It is deemed unnecessary to consider separately the several exceptions. The first question presented for our consideration is whether a partition proceeding, to which a mortgage of one of the tenants in common, whose mortgage is duly recorded, is not made a party, will divest the lien of said mortgage on said land, and the purchaser thereof take it free from said mortgage.

The Circuit Judge decided this question in the affirmative, and relies directly or indirectly upon the following cases in this jurisdiction: Rabb v. Aiken, 2 McCord Eq. (7 S.C. Eq.), 118; Keckeley v. Moore, 2 Strob. Eq. (21 S.C. Eq.), 21; Johnson v. Payne, 1 Hill, Law, 111; McQueen v.Fletcher, 4 Rich. Eq. (25 S.C. Eq.), 152; Burris v. Gooch, 5 Rich. (39 S.C.L.) 6; Garvin v. Garvin, 1 S.C. 62; Rileyv. Gaines, 14 S.C. 456; Ketchin v. Patrick, 32 S.C. 452,11 S.E., 301; Marion County Lumber Co. v. Lumber Co.,84 S.C. 505, 66 S.E., 124, 877; Ex parte Union Mfg. Co.,81 S.C. 270, 62 S.E., 259, 128 Am. St. Rep., 908. An examination of these cases will show that in each case it was held that the lien of a judgment upon the share of a joint tenant or tenant in common is subordinate to the right of his cotenants to have partition made, and in none of said cases was there a mortgage covering the undivided interest of a joint tenant.

In Marion County Lumber Co. v. Lumber Co., supra, it is said:

"It is also a familiar principle that, in order for the process of the Court to convey lands free from incumbrances, the incumbrancers must be parties to the proceedings; otherwise the purchaser takes subject to the right of *Page 285 the incumbrancers. DeSaussure v. Bollmann, 7 S.C. 329;Warren W. Co. v. Burton, 9 S.C. 197.

"The action of partition is an exception to this rule. In case of judgments against the interest of cotenants it is not necessary, as a rule, to make such lienholders parties, because, after partition in kind is made, the judgment by operation of law attaches to the allotted share of the judgment debtor as of its original lien, or, in case of sale, is transferred to his share in the fund. Ketchin v. Patrick, 32 S.C. 443,11 S.E., 301; Ex parte Mfg. Co., 81 S.C. 270,62 S.E., 259 [128 Am. St. Rep., 908]."

In Marion County Lumber Co. v. Lumber Co., supra, it was decided that in a suit other than for partition judgment creditors are necessary parties in order to divest the lien of their judgments.

In Ex parte Union Mfg. Co., 81 S.C. 265, 62 S.E., 259, 128 Am. St. Rep., 908, it was held that the grantee of one cotenant of an easement to overflow a portion of the common property is a necessary party to partition proceedings.

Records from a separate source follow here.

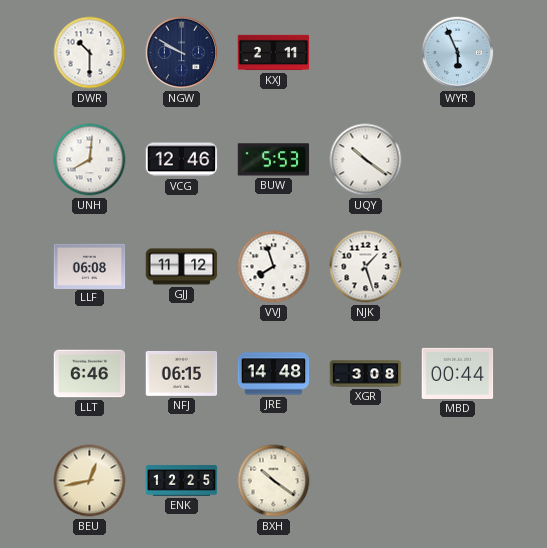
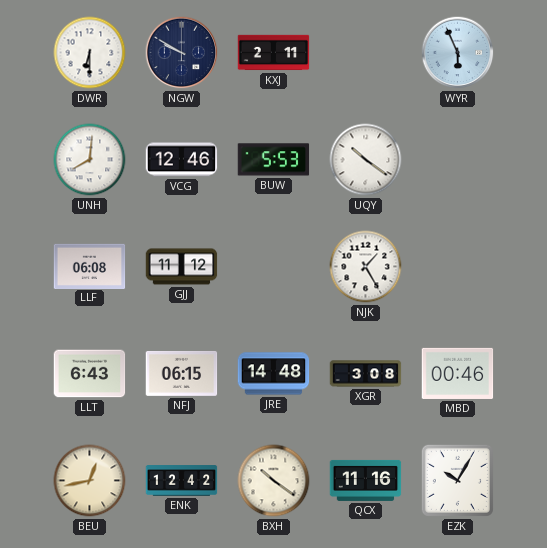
DWR: 10:30 -> 6:30
VVJ: 7:57 -> none
NJK: 1:27 -> 1:25
LLT: 6:46 -> 6:43
MBD: 00:44 -> 00:46
ENK: 12:25 -> 12:42
QCX: none -> 11:16
EZK: none -> 10:05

In the last-mentioned case is this language:

"In the case of incumbrances, such as judgments or mortgages against the interest of a cotenant, it may not be necessary, as a rule, to make such lienholders parties, because, after partition in kind, the lien will merely be transferred to the tenant's share in severalty, or, in case of sale, the tenant's share in the fund, and thus complete justice be effected."

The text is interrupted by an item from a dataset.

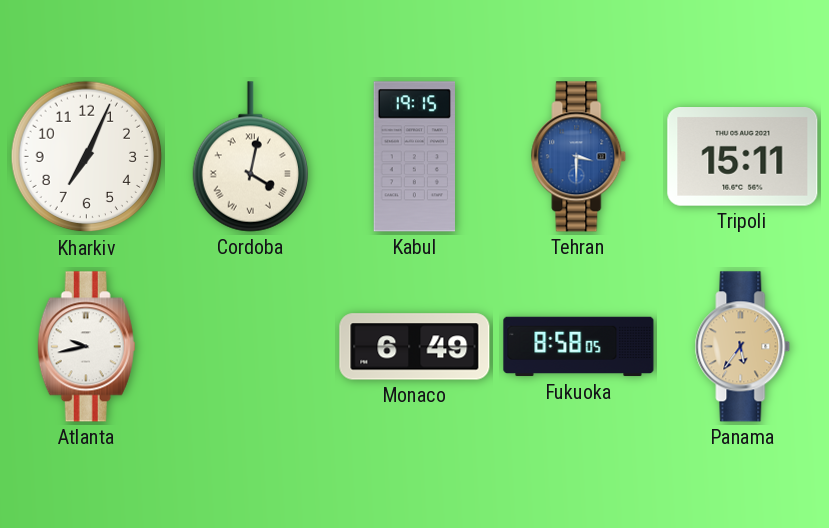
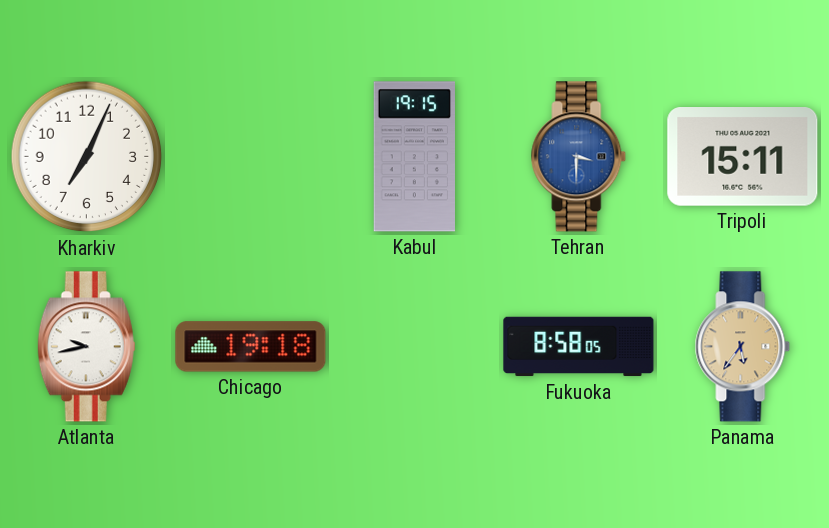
Cordoba: 4:02 -> none
Chicago: none -> 19:18
Monaco: 6:49 -> none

It will be observed that no authority is cited for this statement, and as it was not a question before the Court for determination it is obiter dictum. No case has been cited, and we know of none in this jurisdiction, which holds that in case of mortgages over the interest of cotenants it is necessary to make such mortgagees parties to partition suits.

In Kennedy v. Boykin, 35 S.C. 61, 14 S.E., 809, 28 Am. St. Rep., 838, it was held that, where a tenant in common gave a mortgage on a specific part of the common property, *Page 286 the mortgagee had an equity to require partition, if practicable, without prejudice to other cotenants, so as to allot the specific portion covered by the mortgage as the share of the mortgagor, and thereby save the lien of the mortgage.